In preschool and elementary school boys and girls generally perform similarly on math tests. Later in school, in high school and college, more consistent differences start to emerge. In addition, gender differences are often larger among higher-performing students but not necessarily for lower- or average-performing ones. Within this specific group of higher-performing math students, boys tend to perform better. Similarly, when studies do find gender differences among elementary school children, they find these start to appear for higher-performing students earlier in schooling than they do for lower- and average-performing ones.
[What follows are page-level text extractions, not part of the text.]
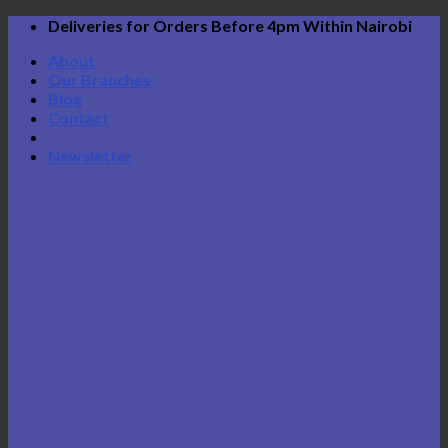
Skip
Deliveries for Orders Before 4pm Within Nairobi
to
About
content
Our Branches
Blog
Contact
Newsletter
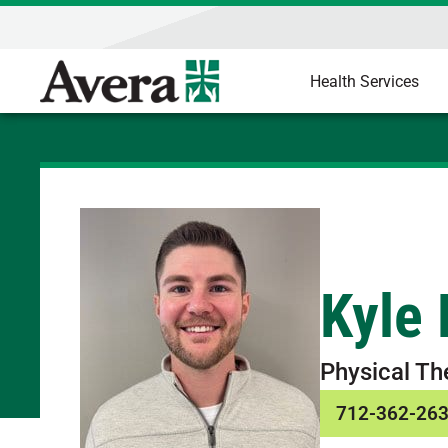
Health Services
Kyle 
Physical Th
712-362-26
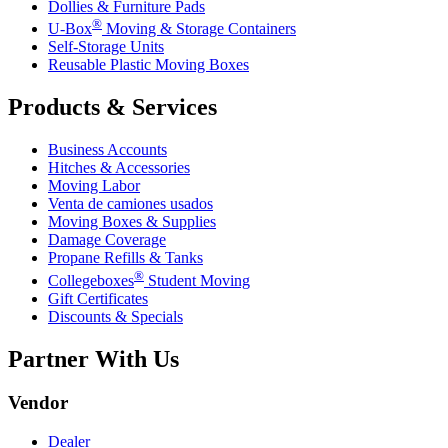
Dollies & Furniture Pads
®
U-Box
Moving & Storage Containers
Self-Storage Units
Reusable Plastic Moving Boxes
Products & Services
Business Accounts
Hitches & Accessories
Moving Labor
Venta de camiones usados
Moving Boxes & Supplies
Damage Coverage
Propane Refills & Tanks
®
Collegeboxes
Student Moving
Gift Certificates
Discounts & Specials
Partner With Us
Vendor
Dealer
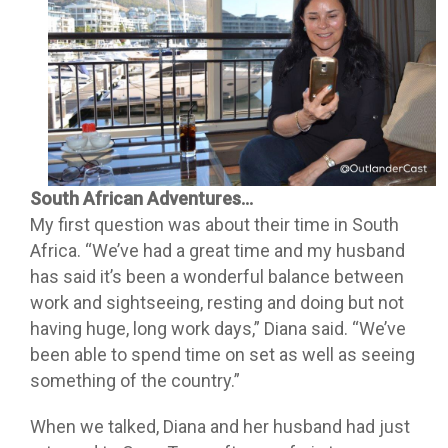
South African Adventures…
My first question was about their time in South
Africa. “We’ve had a great time and my husband
has said it’s been a wonderful balance between
work and sightseeing, resting and doing but not
having huge, long work days,” Diana said. “We’ve
been able to spend time on set as well as seeing
something of the country.”
When we talked, Diana and her husband had just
Whether a gender difference is found also depends on what type of math the kids are doing. In general, boys tend to outperform girls on tests that are less related to what is taught in schools (like the SAT math test, for example) whereas there tend to be minimal gender differences on statewide standards-based math tests, which are more tied to what’s taught in schools. When it comes to grades in school, which are even more closely tied to the curriculum, girls often outperform boys. A recent meta-analysis of research on the performance of students from elementary age through adulthood found boys tend to outperform girls in more complex areas of math such as those involving more advanced problem-solving. In contrast, there are no differences—and, in some cases, an advantage for girls—on more basic numerical skills and on math problems that have a set procedure for solving them.

Two of the factors above, age and the type of math, can impact research results at the same time. For example, two recent studies (here and here) found no gender differences in basic numerical skills in infants and children. This could be partially explained by the young age of the sample, and also because there are often few gender differences found in basic numerical skills.
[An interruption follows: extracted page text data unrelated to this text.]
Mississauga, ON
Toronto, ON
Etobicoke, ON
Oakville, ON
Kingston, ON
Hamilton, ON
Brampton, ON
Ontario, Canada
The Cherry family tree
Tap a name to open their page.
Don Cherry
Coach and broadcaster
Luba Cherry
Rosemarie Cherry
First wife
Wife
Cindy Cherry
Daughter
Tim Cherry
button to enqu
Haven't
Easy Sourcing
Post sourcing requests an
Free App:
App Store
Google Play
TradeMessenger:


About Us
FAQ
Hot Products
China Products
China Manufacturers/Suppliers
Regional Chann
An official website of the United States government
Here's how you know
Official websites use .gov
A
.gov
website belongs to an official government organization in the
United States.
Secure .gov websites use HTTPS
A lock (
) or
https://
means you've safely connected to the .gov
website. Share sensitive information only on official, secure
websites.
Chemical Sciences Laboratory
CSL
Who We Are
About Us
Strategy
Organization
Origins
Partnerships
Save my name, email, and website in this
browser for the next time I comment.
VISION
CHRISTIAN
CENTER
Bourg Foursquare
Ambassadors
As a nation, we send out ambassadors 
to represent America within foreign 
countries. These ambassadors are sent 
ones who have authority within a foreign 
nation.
Although there are differences in math performance between girls and boys of both high school and college age, and when doing certain typesof math, these studies find only a *small *gender difference in math performance. The mean performance scores for boys and girls are about 0.1 to 0.3 standard deviations apart from one another—very small differences and with a lot of overlap between boys’ and girls’ math skills. (Check out this visualization to see two groups that show a 0.2 standard deviation difference.) Thus, boys and girls are much more similar than different in math performance, even when considering studies that found the largest gender differences. In addition, even when we find there are differences, it is important to remember they are in the *averages* of the two groups and are not deterministic of any individual student’s performance.
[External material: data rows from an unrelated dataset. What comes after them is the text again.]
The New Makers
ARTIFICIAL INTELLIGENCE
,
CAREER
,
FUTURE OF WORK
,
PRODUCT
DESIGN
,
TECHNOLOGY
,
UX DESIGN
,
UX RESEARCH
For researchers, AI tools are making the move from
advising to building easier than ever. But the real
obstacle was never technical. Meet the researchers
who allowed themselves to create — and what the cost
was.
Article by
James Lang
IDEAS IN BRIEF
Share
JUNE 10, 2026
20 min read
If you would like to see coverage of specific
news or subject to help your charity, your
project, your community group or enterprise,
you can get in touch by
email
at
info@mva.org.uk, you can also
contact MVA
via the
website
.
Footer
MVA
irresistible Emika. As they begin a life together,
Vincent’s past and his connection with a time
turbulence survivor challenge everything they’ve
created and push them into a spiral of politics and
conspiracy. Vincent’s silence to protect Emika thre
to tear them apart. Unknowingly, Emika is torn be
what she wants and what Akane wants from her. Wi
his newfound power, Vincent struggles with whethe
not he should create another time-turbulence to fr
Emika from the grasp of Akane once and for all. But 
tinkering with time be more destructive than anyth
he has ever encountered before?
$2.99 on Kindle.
Interestingly, we often see larger gender difference in other math-related outcomes compared with overall performance. Girls tend to have less positive math attitudes: They have higher levels of math anxiety and lower levels of confidence in their math skills. This means even when girls show similar performance levels to boys, they are often less sure of themselves. In addition, we see larger gender differences in spatial skills, the way students approach solving math problems and math-intensive career choices. Considered along with the larger gender differences seen among higher-performing math students, who are the most likely to pursue a math-intensive career, varying spatial skills and problem-solving approaches, among other factors, may help us understand why boys go on to pursue math-intensive career choices more frequently than girls do. Therefore, these math-related skills and attitudes may be more useful areas for researchers to investigate related to gender and math.